El segundo, ofensivo, negro, alto, violento, también como el primero derriba al piquero. Flores tapa su capote que ha dejado ver en un quite arriesgado por delantales al cuarto que trae la cabeza en las nubes. Se dobla perfecto y otra vez la muleta a la derecha apenas retrasada pues el viaje del toro es corto. Dos excelentes tandas antes de buscar cambiarse a la izquierda en un remate que el cabeceante novillo protesta y marca que el lado izquierdo es inexpugnable.

A Flores no le ha importado. Muleta a la zurda, pata adelante y a fuerzas hace que el novillo pase con un mérito tremendo pues siempre está encima de él incluso en muletazos de trinchera y los ayudados por alto finales. Pinchazo honrado arriba que antecede a una estocada entera. El toro dilata la muerte y algunos caen en la trampa del aplauso. Bueno habría sido se acordase de la casta en la faena no en la postrimería. Ovación cerrada y fuerte en el tercio que aquí hay un torero en cierne, apenas forjándose y placearle es debido. De entrada, pronto será en La Maestranza.

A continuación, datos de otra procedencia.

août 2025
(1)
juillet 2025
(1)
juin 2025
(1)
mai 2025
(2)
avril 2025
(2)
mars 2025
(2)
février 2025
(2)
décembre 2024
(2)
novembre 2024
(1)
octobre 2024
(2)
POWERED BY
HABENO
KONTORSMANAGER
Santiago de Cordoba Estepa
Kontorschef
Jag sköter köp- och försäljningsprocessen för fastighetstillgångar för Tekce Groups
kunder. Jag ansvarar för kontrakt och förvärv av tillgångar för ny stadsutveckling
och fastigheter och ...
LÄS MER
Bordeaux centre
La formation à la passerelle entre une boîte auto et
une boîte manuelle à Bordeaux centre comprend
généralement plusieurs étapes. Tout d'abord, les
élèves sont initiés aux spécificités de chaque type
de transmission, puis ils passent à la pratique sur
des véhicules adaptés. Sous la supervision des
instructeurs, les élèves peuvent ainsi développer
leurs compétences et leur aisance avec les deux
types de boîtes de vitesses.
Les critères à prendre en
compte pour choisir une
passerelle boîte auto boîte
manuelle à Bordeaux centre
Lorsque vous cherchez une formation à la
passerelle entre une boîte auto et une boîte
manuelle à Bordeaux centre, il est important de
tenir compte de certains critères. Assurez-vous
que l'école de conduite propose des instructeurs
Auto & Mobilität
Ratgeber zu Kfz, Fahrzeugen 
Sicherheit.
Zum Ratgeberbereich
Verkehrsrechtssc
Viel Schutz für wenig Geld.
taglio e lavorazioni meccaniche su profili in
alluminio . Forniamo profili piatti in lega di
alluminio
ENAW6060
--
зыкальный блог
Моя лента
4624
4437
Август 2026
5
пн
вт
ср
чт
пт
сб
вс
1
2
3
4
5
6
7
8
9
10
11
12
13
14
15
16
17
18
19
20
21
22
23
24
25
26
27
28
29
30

López Simón tiene oficio y se nota su paso académico. Y también sus ganas. Compite en quites y se va dos veces a los medios y de rodillas pero con ese lote hay poco que hacer. El primero por soso y noblón con el que se templa pero la gente se contagia por tanta bobaliconería no obstante la atinada estocada. El sexto engañó al principio y fue fiel a su condición de manso, solo quedó despacharlo como ha atinado.

Algunos novillos prometían y se iban a menos. No remataban. Quizá determinaron que también, como los novilleros, son un producto sin terminar, sin acabar. Lo cierto es que cuando el novillo queda corto y se pone a la contra hay que echar para delante y poner lo que falta de rodaje o reposo con entera afición. Ayer lo hicieron los tres espadas, principalmente “el mejicano” que tiene un nombre, Sergio Flores, quien camina decidido a sacar de Madrid loores y honores. Que tan justo es, como también debido. Ojalá así sea.

Twitter: @CaballoNegroII.

RESUMEN DEL FESTEJO.

Madrid. Plaza de Las Ventas. 23 de mayo San Isidro 2011. Decimocuarta de feria. Calor. Más de tres cuartos de entrada. Seis novillos de Montealto variopintos con cuajo de toros tres. Thomas Dufau (Marino y oro): Gran ovación y ovación. Sergio Flores (Purísima y oro) Gran ovación tras saludos con petición y saludos –Negó dar la vuelta tras la muerte del primero. Alberto López Simón (Rosa pálido y oro) Leves palmas y silencio.

3 Comentarios »

  1. bravo por esa cronica aca no lidean 2 extranjeros y un mexicano por disposicion del gobierno pero el toro y los verdaderos aficionados es loque menos nos interesa

    • Gracias Manuel.

      La realidad es que en pleno Siglo XXI la regulación en México toma un sentido aún peor que la actitud española de 1936. Nos quejamos mucho del estigma histórico de «El Boicot del Miedo» y actuamos aún peor.

      Increíble, la Ley de Espectáculos, la autoridad y la Asociación de Matadores vive muerta de miedo porque un cartel con la calidad de este se de en la Plaza México. Sigue representando una vergüenza taurina mexicana.